Infinity of Waste, le déchet à son apogée

Vers une poétique du rebus

 

Infinity of waste est une installation questionnant le devenir des décharges sauvages. Générant à l’infini une zone criblée de déchets épars, le dispositif se développe autours de plusieurs éléments : une série de sculptures présentant les déchets de la zone stockés dans des cuves, une projection vidéo permettant au spectateur de contempler la friche et la dispersion de ses déchets, une narration sonore et musicale développant un récit poétique. 

 

 

Rencontre avec le déchet

Le 15 mars, dans les environs de Carrière-Sous-Poissy, Cergy et Mantes-La-Jolie.

 

Quelques jours en amont, nous avions minutieusement repéré sur Google map, une cinquantaine de zones à l’abandon et à fort potentiel narratif. 

Dès le matin, nous avions planifié d’explorer une première friche pensant bien y trouver le “rien” qui nous y attendait toujours. Pourtant, dès notre arrivée sur place, le vide et le silence avaient disparu pour laisser place à un océan de déchets.

 

Sur les images satellitaires, la zone paraissait exclue du désordre urbain des alentours. Entourée par une forêt rachitique, elle devait s’étendre sur environ 5 km2 et semblait être parasitée par d’étranges vagues blanches.  

Après avoir franchi un fossé et parcouru une centaine de mètres, nous étions face à elles. Déchets, parpaings, ferraille, électroménager, vêtements crasseux et laine de verre formaient une mer qui semblait pouvoir nous submerger. Au milieu du chaos ambiant, on pouvait discerner une horloge de gare ou d’école dont les aiguilles indiquaient une heure lointaine…

(Extrait du compte rendu d’exploration de la première zone)

 

Bien qu’elle soit isolée, cette zone semblait vouloir “raconter autre chose que sa propre pollution”, dépasser cette fonction et ne plus l’accepter… Et dans le cri de sa saturation, ouvrir un questionnement plus global.

 

 

Le déchet comme signal

Extrait d’analyse sur la décharge sauvage

 

La société contemporaine étant en constante accélération, on constate depuis les années 60 une accélération de la production et de la consommation. En effet, des matériaux tels que le plastique, les nouveaux procédés industriels et une demande croissante du consommateur ont mis en route une mécanique semblant inarrêtable. Cette production, trop rapide pour que les matières qu’elle engendre soient efficacement gérées, aboutit inévitablement sur des situations de crise : apparition de décharges sauvages, solution de stockage millénaire ou déversement de déchets au large des côtes.

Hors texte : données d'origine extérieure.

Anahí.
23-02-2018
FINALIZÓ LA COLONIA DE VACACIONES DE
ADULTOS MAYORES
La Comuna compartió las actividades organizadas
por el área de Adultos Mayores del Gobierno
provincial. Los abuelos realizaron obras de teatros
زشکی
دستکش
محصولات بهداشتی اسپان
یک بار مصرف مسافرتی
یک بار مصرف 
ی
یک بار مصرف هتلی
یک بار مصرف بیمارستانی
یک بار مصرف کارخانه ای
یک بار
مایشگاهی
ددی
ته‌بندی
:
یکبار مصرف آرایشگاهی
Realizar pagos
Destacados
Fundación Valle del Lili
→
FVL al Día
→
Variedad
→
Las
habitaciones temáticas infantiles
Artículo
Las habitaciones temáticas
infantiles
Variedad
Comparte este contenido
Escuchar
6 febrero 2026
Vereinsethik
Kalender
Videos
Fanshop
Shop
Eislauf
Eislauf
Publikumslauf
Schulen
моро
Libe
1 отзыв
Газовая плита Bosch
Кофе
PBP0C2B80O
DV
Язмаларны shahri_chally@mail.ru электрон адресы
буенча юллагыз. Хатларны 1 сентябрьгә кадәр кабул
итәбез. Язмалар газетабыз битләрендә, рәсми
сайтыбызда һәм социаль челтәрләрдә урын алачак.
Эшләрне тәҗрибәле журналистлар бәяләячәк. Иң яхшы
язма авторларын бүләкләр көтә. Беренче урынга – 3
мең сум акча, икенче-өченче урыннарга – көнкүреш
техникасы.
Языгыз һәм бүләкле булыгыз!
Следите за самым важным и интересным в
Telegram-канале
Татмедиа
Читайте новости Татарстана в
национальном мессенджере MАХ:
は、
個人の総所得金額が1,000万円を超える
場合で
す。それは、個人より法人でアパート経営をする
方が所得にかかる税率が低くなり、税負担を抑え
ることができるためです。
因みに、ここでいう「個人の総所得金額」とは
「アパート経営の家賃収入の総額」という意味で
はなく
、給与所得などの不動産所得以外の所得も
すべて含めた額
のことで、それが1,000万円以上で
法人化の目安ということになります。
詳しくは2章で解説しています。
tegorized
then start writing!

À l’ère du jetable et du «déjà-dépassé», où apparaissent désormais ces lieux poubelles ? 

L’obsolescence inéluctable semble créer autant de plein que de vide. Dans les salles condamnées des universités, s’entasse du matériel informatique désormais inutile ; sur les plages de Normandie, ressurgissent les déchets enfouis il y a maintenant trente ans ; dans les friches, abandonnées par toutes structures, s’érigent des détritus en tas monumentaux.

Ainsi, la décharge sauvage, qu’elle soit à Roubaix, au Havre ou à Aix, agit comme un signal et devient l’élément visible d’une perte de contrôle de la consommation. 

En cela, ces lieux pollués apparaissent, non pas vides de tout sens, mais symptomatiques d’un présent. Ces zones, les objets qui les jonchent, les paysages qu’ils créent et leur portée symbolique, semblent posséder des qualités : être vecteur d’un pessimisme inspirant, d’une intemporalité et d’un lien fâcheux avec le territoire.

 

 

La décharge sauvage comme lieu d’invention

(ou Le déchet comme matière poétique)

 

Malgrés son aspect désordonnée et générique, chaque décharge sauvage possède sa propre identité, sa propre façon d’exister :

Parfois, elle modifie significativement le paysage (montagne de déchets de Cergy) ; à d’autres moments, les déchets réapparaissent après enfouissement (plage du Havre) ; elle peut émerger de manière imprévue dans le tissu urbain (Aix en provence) ; ou encore se disperser sans fin sur le territoire (mer de déchets de Carrière sous Poissy). À chacune de leur apparition, ces zones forment autant d’impacts dans le paysage que d’imaginaires potentiels et inspirent plus qu’il n’y paraît :

 

J’aimais tout particulièrement les arrivages de verre. Seul lui se brisait de manière sublime, chaque éclat faisant chuter une partie du ciel.

Quand je déplaçais certains jouets, s’en échappait parfois quelques notes, comme s’ils étaient de nouveau agités dans les mains de leurs anciens propriétaires.

En empilant les déchets, j’essayais lamentablement de reproduire les paysages que j’avais pu voir sur d’anciennes cartes postales : la mer, l’océan, la montagne.

Chaque jouet étant unique car brisé à des endroits différents, je les dispersais puisqu’il m’était impossible d’en trouver deux similaires. 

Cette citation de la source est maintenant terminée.